インコグニート(Incognito)は、モーリシャス生まれ(1957年2月生まれ)のジャン・ポール“ブルーイ”モーニック(Jean-Paul“Bluey”Maunick)によるソロ・プロジェクトである。その歴史は古く、結成は1980年。イギリスのジャズ・ファンク界を背負ってきたチームだった。
1978年、ブルーイはライト・オブ・ザ・ワールド(Light of the World)というグループに所属していた。このジャズ・ファンク・バンドのツアー中、事故でメンバーを失ったことをきっかけに脱退。その後、フリーズ(Freeez)というバンドの結成に立ち会うが、ポップ志向が強すぎて脱退。そして、ようやく元ライト・オブ・ザ・ワールドのメンバーであったピーター・ハインズ(Peter“Stepper”Hinds)とポール・ウィリアムス( Paul“Tubbs”Williams)とインコグニート結成に至るのである。
1st『Jazz Funk』を発表し、全英28位を記録する。しかし、レコード会社から「もっとポップなものを」と要求され、またしてもバンドは休止する。その後、ポールはフィンランドへ移住。だんだんとインコグニートの存在も忘れられて行く…。
ところが約10年後、グループは息を吹きかえす。ロンドンでクラブDJをしていたジャイルス・ピーターソン(Gilles Peterson)が“トーキン・ラウド(Talkin' Loud)”なるレーベルを立ち上げるのだ。インコグニートのファンであった彼は、第1号アーティストとして迎え、2nd『Inside Life』をリリース。「Always There」が大ヒット(UKチャート6位)する。続く3rd『Tribes,Vibes and Scribes』からは、スティービーのカヴァー「Don't You Worry 'bout A Thing」、4th『Positivity』からは「still A Friend Of Mine」が立て続けにヒット。確固たる地位を築き上げる。
95年の5th『100°and Rising』には、3rdから参加していたヴォーカリストのメイザ・リーク(Maysa Leak)は不参加だったが、ヴォーカル・オリエンテッドな作品を仕上げる。6th『Beneath The Surface』ではメイザがカムバックし、さらに深いヴォーカルを楽しめる。99年の7th『No Time Like The Future』では、ディアンジェロ(D’Angelo)のライヴに影響されたブルーイが、出来上がり寸前だった作品を一から作り直し、生音のグルーヴにこだわった。
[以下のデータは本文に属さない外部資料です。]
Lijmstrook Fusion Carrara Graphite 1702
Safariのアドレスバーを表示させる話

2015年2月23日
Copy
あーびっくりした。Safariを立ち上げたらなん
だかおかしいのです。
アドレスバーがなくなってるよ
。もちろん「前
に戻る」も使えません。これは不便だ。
21世紀に入っても活動は活発で、まずは初期ジャズ・ファンクを彷彿とさせる8th『Life,Stranger Than Fiction』、多彩なボーカリストを迎えた9th、『Who Needs Love』三度カムバックしたメイザのヴォーカルが炸裂する10th『Adventures In Black Sunshine』と様々な角度からの作品を届けてくれる。
05年には11th『Eleven』を発表。メイザの他に、イマーニ(Imaani Saleem)も迎えてさらにパワーアップした姿を見せてくれた。以降さまざまなアーティストたちと共演。今日までコンスタントに作品を出し続け、2014年現在では16th『Amplified Soul』 が最新作となる。
ちなみにインコグニートとは別にソロ作を発表したり、多数のプロデュースをこなしたりと、ミュージシャンの中でも多忙な人であるブルーイ。そのような中、初期から頻繁に来日。東名阪のほかに、福岡にも足を延ばしてくれることが嬉しく思う。ライブ会場にも一般席から入ってきたりと、非常に親しみやすい人柄を覗かせるのであった。